[What you are asked to do] Go through the entries below. Copy each line in which "EnerGuide" appears.

____

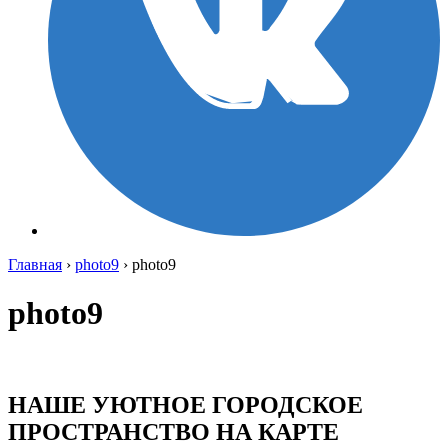
Главная
›
photo9
›
photo9
photo9
НАШЕ УЮТНОЕ ГОРОДСКОЕ
ПРОСТРАНСТВО НА КАРТЕ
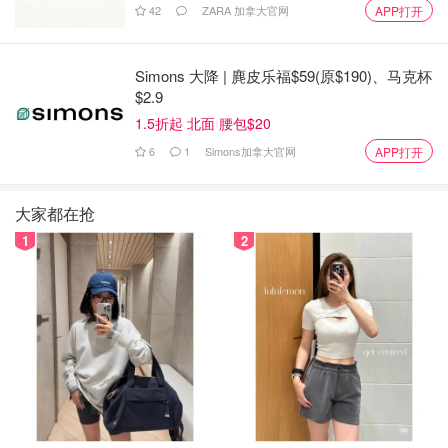
42
ZARA 加拿大官网
APP打开
Simons 大降 | 麂皮乐福$59(原$190)、马克杯
$2.9
1.5折起 北面 腰包$20
6
1
Simons加拿大官网
APP打开
魁北克
和
新斯科舍省
的居民必须在直接通过贷款门户网站申
大家都在抢
请之前，通过他们的省级计划开始安排改造前的 EnerGuide
1
2
评估。
第二步，获得改造前的 EnerGuide 评估
服务机构将与能源顾问联系，安排对您的房屋进行改造前的
EnerGuide 评估。他们将评估您的房屋，并就如何提高能源
效率和抵御气候变化提出建议。
需要注意的是，只有能源顾问推荐并来自拨款的
合格改造
和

____

[Answer to the problem]
请之前，通过他们的省级计划开始安排改造前的 EnerGuide
第二步，获得改造前的 EnerGuide 评估
EnerGuide 评估。他们将评估您的房屋，并就如何提高能源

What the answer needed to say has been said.